はじめに
Java に触り始めて早5年、そこそこの期間が経ったわけですが基本的に保守開発がメインであるため、新規にプロジェクトを作るなどはあまり行ってきませんでした。また、自己学習で多少手は動かしてきたものの、アウトプットをしてこなかったこともあり、久々になにか作ろうか、となっても、1から調べ直しながら進めています。
わからないことは調べて理解できるのであれば頭に残す必要はないと考えていまして、これまでもこれからもその価値観は変わらないと思うのですが、流石にここまで Java に触れてきて、インフラ周りはともかく java プロジェクトの立ち上げすらサクッとできないのはちょっとなぁと。
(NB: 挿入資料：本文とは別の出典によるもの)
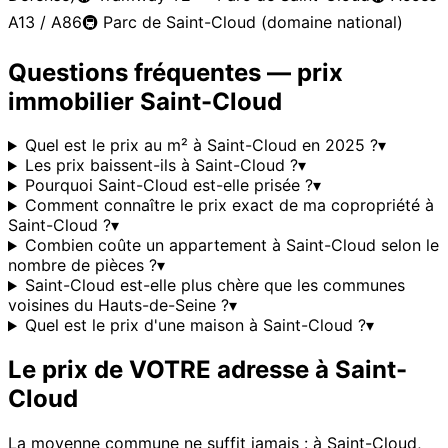
A13 / A86
🚇
Parc de Saint-Cloud (domaine national)
Questions fréquentes — prix
immobilier
Saint-Cloud
Quel est le prix au m² à Saint-Cloud en 2025 ?
▾
Les prix baissent-ils à Saint-Cloud ?
▾
Pourquoi Saint-Cloud est-elle prisée ?
▾
Comment connaître le prix exact de ma copropriété à
Saint-Cloud ?
▾
Combien coûte un appartement à Saint-Cloud selon le
nombre de pièces ?
▾
Saint-Cloud est-elle plus chère que les communes
voisines du Hauts-de-Seine ?
▾
Quel est le prix d'une maison à Saint-Cloud ?
▾
Le prix de VOTRE adresse à
Saint-
Cloud
La moyenne commune ne suffit jamais : à
Saint-Cloud
,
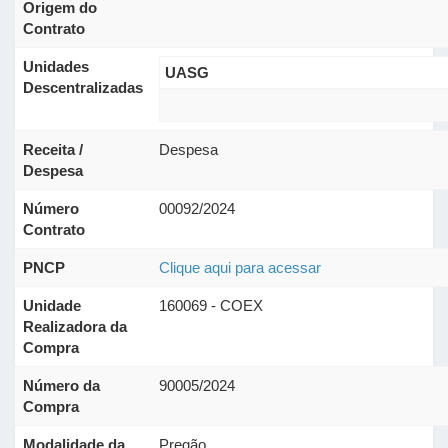
Origem do
Contrato
Unidades
UASG
Descentralizadas
Receita /
Despesa
Despesa
Número
00092/2024
Contrato
PNCP
Clique aqui para acessar
Unidade
160069 - COEX
Realizadora da
Compra
Número da
90005/2024
Compra
Modalidade da
Pregão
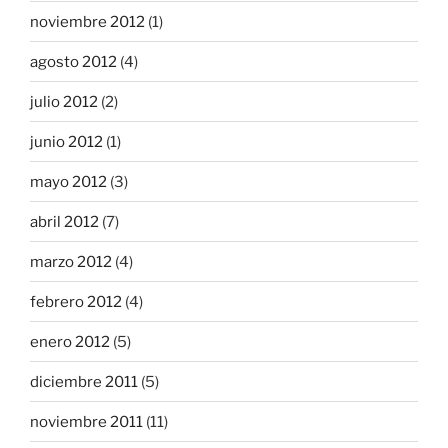
noviembre 2012
(1)
agosto 2012
(4)
julio 2012
(2)
junio 2012
(1)
mayo 2012
(3)
abril 2012
(7)
marzo 2012
(4)
febrero 2012
(4)
enero 2012
(5)
diciembre 2011
(5)
noviembre 2011
(11)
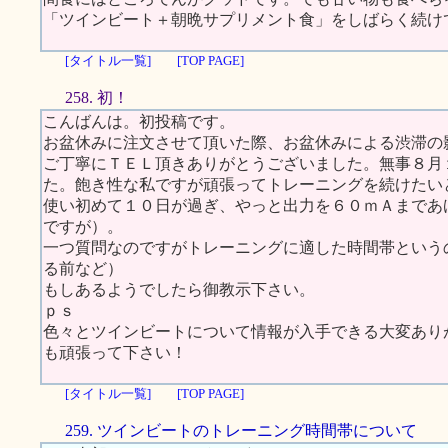
「ツインビート＋朝晩サプリメント食」をしばらく続け
[タイトル一覧]
[TOP PAGE]
258. 初！
こんばんは。初投稿です。
お盆休みに注文させて頂いた際、お盆休みによる渋滞の
ご丁寧にＴＥＬ頂きありがとうございました。無事８月
た。飽き性な私ですが頑張ってトレーニングを続けたい
使い初めて１０日が過ぎ、やっと出力を６０ｍＡまであ
ですが）。
一つ質問なのですがトレーニングに適した時間帯という
る前など）
もしあるようでしたら御教示下さい。
ｐｓ
色々とツインビートについて情報が入手できる大変あり
も頑張って下さい！
[タイトル一覧]
[TOP PAGE]
259. ツインビートのトレーニング時間帯について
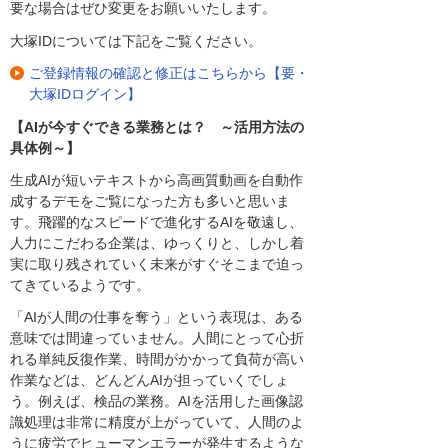
要な場合はぜひ変更をお願いいたします。
大塚IDについては下記をご覧ください。
ご登録情報の確認と修正はこちらから【要・
大塚IDログイン】
【AIが今すぐできる業務とは？ ～活用方法の
具体例～】
生成AIが短いテキストから高画質動画を自動作
成するデモをご覧になった方も多いと思いま
す。飛躍的なスピードで進化するAIを敬遠し、
人力にこだわる企業は、ゆっくりと、しかし着
実に取り残されていく未来がすぐそこまで迫っ
てきているようです。
「AIが人間の仕事を奪う」という表現は、ある
意味では間違っていません。人間にとって心折
れる単純反復作業、時間がかかって負荷が高い
作業などは、どんどんAIが担っていくでしょ
う。例えば、検品の業務。AIを活用した画像認
識処理は非常に精度が上がっていて、人間のよ
うに疲労でヒューマンエラーが発生するような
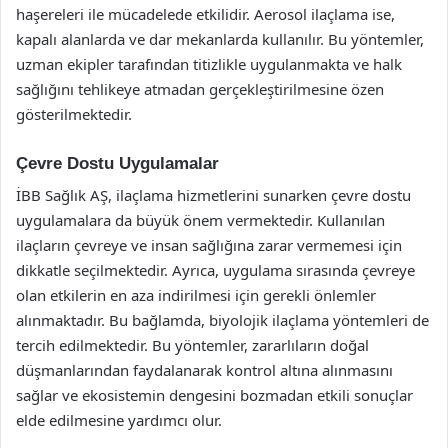
haşereleri ile mücadelede etkilidir. Aerosol ilaçlama ise,
kapalı alanlarda ve dar mekanlarda kullanılır. Bu yöntemler,
uzman ekipler tarafından titizlikle uygulanmakta ve halk
sağlığını tehlikeye atmadan gerçekleştirilmesine özen
gösterilmektedir.
Çevre Dostu Uygulamalar
İBB Sağlık AŞ, ilaçlama hizmetlerini sunarken çevre dostu
uygulamalara da büyük önem vermektedir. Kullanılan
ilaçların çevreye ve insan sağlığına zarar vermemesi için
dikkatle seçilmektedir. Ayrıca, uygulama sırasında çevreye
olan etkilerin en aza indirilmesi için gerekli önlemler
alınmaktadır. Bu bağlamda, biyolojik ilaçlama yöntemleri de
tercih edilmektedir. Bu yöntemler, zararlıların doğal
düşmanlarından faydalanarak kontrol altına alınmasını
sağlar ve ekosistemin dengesini bozmadan etkili sonuçlar
elde edilmesine yardımcı olur.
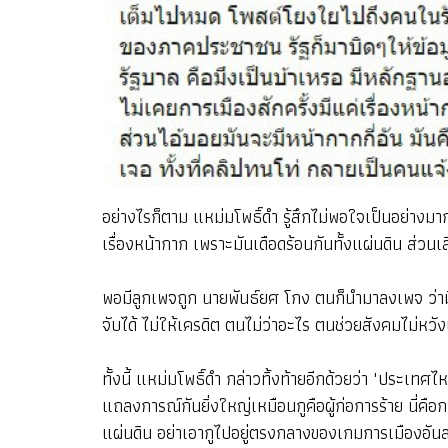
อย่างไรก็ตาม แหม่มโพธิ์ดำ รู้สึกไม่พอใจเป็นอย่าง
เรื่องหน้ากาก เพราะมันเดือดร้อนกันทั้งแผ่นดิน ส่วนเส
พอมีลูกเพจถูก นายพันธ์ยศ โกง ตนก็นำมาลงเพจ ว่ามี
จับได้ ไม่ให้เครดิต ตนไม่ว่าอะไร ตนช่วยสังคมไม่หว
ทั้งนี้ แหม่มโพธิ์ดำ กล่าวทิ้งท้ายอีกด้วยว่า "ประเ
แถลงการณ์กันยิ่งใหญ่เหมือนกูคือผู้ก่อการร้าย นี่ค
แผ่นดิน อย่าเอากูไปอยู่ตรงกลางของเกมการเมืองอ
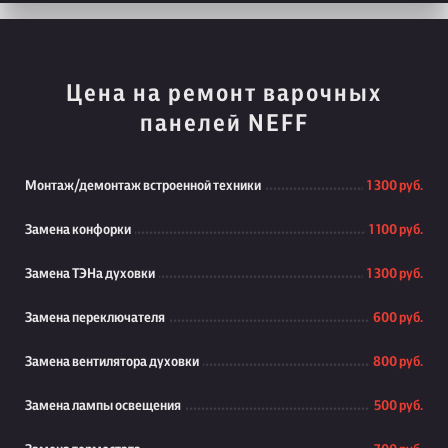
Цена на ремонт варочных
панелей NEFF
Монтаж/демонтаж встроенной техники
1 300 руб.
Замена конфорки
1 100 руб.
Замена ТЭНа духовки
1 300 руб.
Замена переключателя
600 руб.
Замена вентилятора духовки
800 руб.
Замена лампы освещения
500 руб.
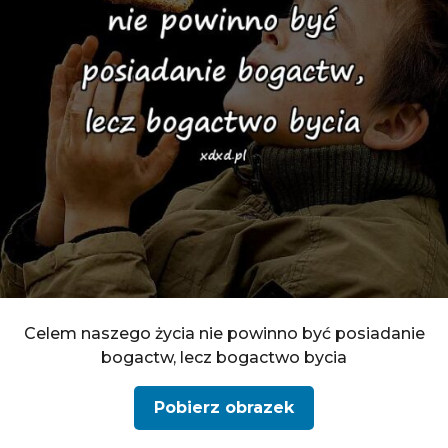
Celem naszego życia nie powinno być posiadanie
bogactw, lecz bogactwo bycia
Pobierz obrazek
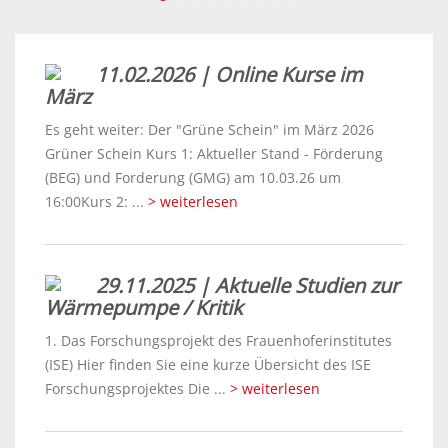
11.02.2026 | Online Kurse im
März
Es geht weiter: Der "Grüne Schein" im März 2026
Grüner Schein Kurs 1: Aktueller Stand - Förderung
(BEG) und Forderung (GMG) am 10.03.26 um
16:00Kurs 2: ...
> weiterlesen
29.11.2025 | Aktuelle Studien zur
Wärmepumpe / Kritik
1. Das Forschungsprojekt des Frauenhoferinstitutes
(ISE) Hier finden Sie eine kurze Übersicht des ISE
Forschungsprojektes Die ...
> weiterlesen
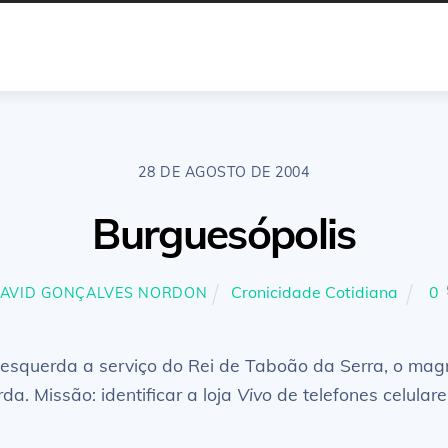
28 DE AGOSTO DE 2004
Burguesópolis
Cronicidade Cotidiana
0
AVID GONÇALVES NORDON
esquerda a serviço do Rei de Taboão da Serra, o mag
. Missão: identificar a loja
Vivo
de telefones celulare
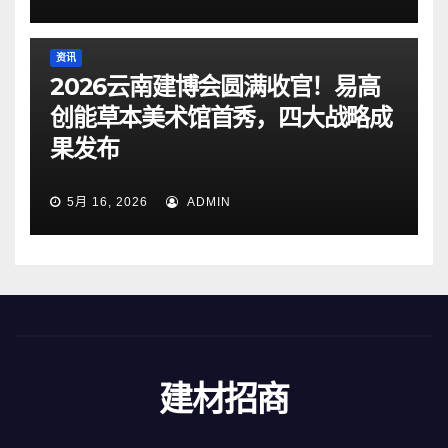
资讯
2026云南建博会圆满收官！易高
创能草本美术馆首秀，四大战略成
果发布
5月 16, 2026
ADMIN
建材招商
重い腰を上げて、1から調べたことをこちらにアウトプットしていけたらと。
※今回はプロジェクト作成記事の初回ということで、細かい用語も説明していけたらと。
環境
OS: macOS Catalina version10.15.7
メモリ: 8GB
Java Version: 11
IDE: eclipse 2020-12 M1(日本語化済み)
今回はフレームワーク(FW)は使用しない方向で。
本題
プロジェクトの立ち上げ
プロジェクト名には好きな名称を。命名規則がある場合はそれに従う
その他は画面の通りで良い。「完了」を押下
※「実行環境 JRE の使用:」については、パスの通っている Java がデフォルトで設定されているため、各々の環境によりデフォルト値が違うかも
「作成」を押下
※「module-info.java」は Java9 から追加された機能だとか。使ったことはないが、とりあえず作成しておく
ディレクトリ構成
既に出来上がっているものばかり触ってきたのであまり考えてこなかったが、あるあるとその理由を調べていく
フォルダ作成方法
フォルダ作成をしたい箇所を右クリック > 新規 > フォルダー
※src 配下のみパッケージを選択。理由は後述
project 配下のあるあるフォルダ
・src
プロジェクトを作ると最初からいるやつ
SourceCode の略
その名の通りソースコードはこちらの中に記載
・lib
library の略
library の jar ファイルを配置する
・batch
bat ファイルを配置する
バッチシステムでない場合は基本的に使われない
「bin」という名前で運用されることも
・web
web 系のファイル、つまり html や css、 images(画像ファイル)など
当然 web 系のシステムでなければ使われない
・classes
class ファイルを配置する
ただ経験上、明示的に作ることはなく、ビルド時に勝手に作られるものという印象
そもそも作っておいてもビルドしなければ配置するものもないので、多分この認識であっているはず
※他にもあると思うので、見かけたら追記
パッケージ作成方法
誰もが気になる、パッケージとフォルダの違いとはなんぞや
こちらのベストアンサーが凄いスッキリした
基本的にはパッケージとフォルダは、ほぼ同じという理解でよいです。
eclipseでいうと、ソースディレクトリ配下にフォルダをつくれば、それはパッケージです。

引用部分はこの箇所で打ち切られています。